Hermione haussa un sourcil et regarda l'homme blond. Elle nota alors sa main bandée et se mordit la lèvre.
— Pardon, dit-elle en détournant le regard.
— Pour ?
— Votre main... C'est à St-Mangouste, n'est-ce pas ? Quand j'ai transplané dans le couloir...
— Hm, oui, mais ce n'est pas grave, juste quelques... écorchures...
Un silence s'installa et Lucius soupira alors. Il entra dans la chambre et alla s'asseoir sur la seule chaise de la pièce, vieille et bancale.
— Asseyez-vous, je vous en prie, grinça Hermione.
— Merci. Mais revenons-en à vous... Pourquoi êtes-vous dans cet état ?
Hermione pinça la bouche et secoua la tête.
— Ce n'est rien... Ça va passer, comme le reste, répondit-elle.
Lucius serra les mâchoires puis soupira par le nez.

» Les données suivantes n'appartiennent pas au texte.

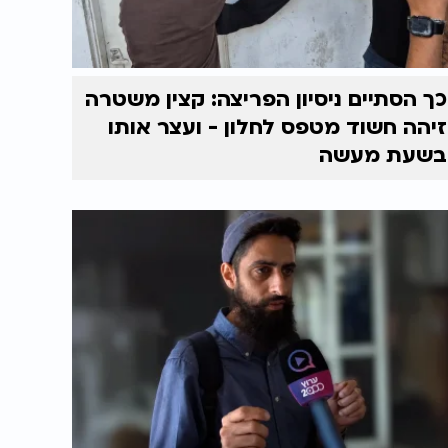
כך הסתיים ניסיון הפריצה: קצין משטרה
זיהה חשוד מטפס לחלון - ועצר אותו
בשעת מעשה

— Écoutez, Miss, j'aurais besoin que vous répondiez à une question qui me taraude depuis quelques jours...
Hermione le regarda et plissa les yeux.
— Quelle question ? demanda-t-elle.
— Une question... sur votre vie actuelle.
La jeune femme fronça les sourcils puis déplia ses jambes et déposa le nounours près d'elle contre l'oreiller.
— Je vous écoute ?
Lucius grimaça.
— Est-ce que vous êtes une femme de la rue ?

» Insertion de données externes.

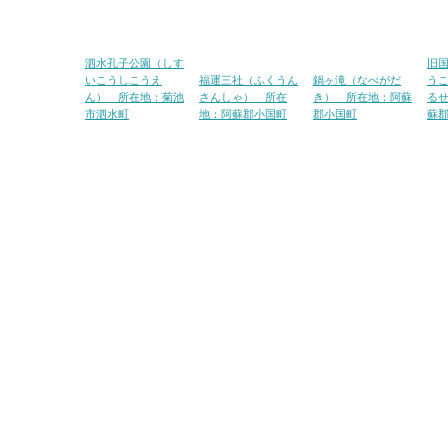
泗水孔子公園（しす
旧
いこうしこうえ
福運三社（ふくうん
鍋ヶ滝（なべがだ
う
ん） 所在地：菊池
さんしゃ） 所在
き） 所在地：阿蘇
る
市泗水町
地：阿蘇郡小国町
郡小国町
蘇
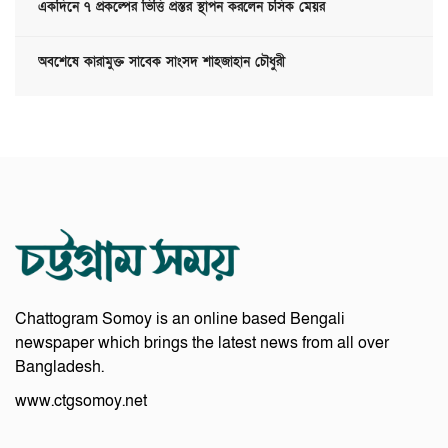
একদিনে ৭ প্রকল্পের ভিত্তি প্রস্তর স্থাপন করলেন চসিক মেয়র
অবশেষে কারামুক্ত সাবেক সাংসদ শাহজাহান চৌধুরী
Chattogram Somoy is an online based Bengali
newspaper which brings the latest news from all over
Bangladesh.
www.ctgsomoy.net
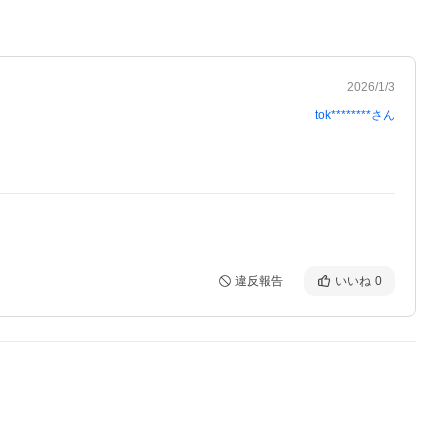
2026/1/3
tok********
さん
違反報告
いいね
0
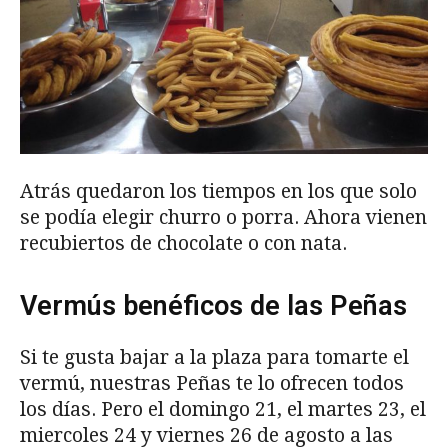
Atrás quedaron los tiempos en los que solo
se podía elegir churro o porra. Ahora vienen
recubiertos de chocolate o con nata.
Vermús benéficos de las Peñas
Si te gusta bajar a la plaza para tomarte el
vermú, nuestras Peñas te lo ofrecen todos
los días. Pero el domingo 21, el martes 23, el
miercoles 24 y viernes 26 de agosto a las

Hermione haussa un sourcil.
— Une... Vous voulez dire, une prostituée ? Non.
Lucius soupira de soulagement.
— Plus maintenant, du moins, acheva alors la Gryffondor.
L'homme blond eut un hoquet et se leva brusquement. Hermione sursauta et leva une main, prête à se défendre au cas où, mais Lucius se contenta de la regarder froidement avant de tourner les talons et de quitter la chambre.
Hermione ferma les yeux et serra les lèvres. Aucune larme ne coula cependant et elle souffla longuement. Regardant la porte de la chambre restée ouverte, elle se mordit la lèvre puis se leva, attrapa son manteau et quitta la pièce.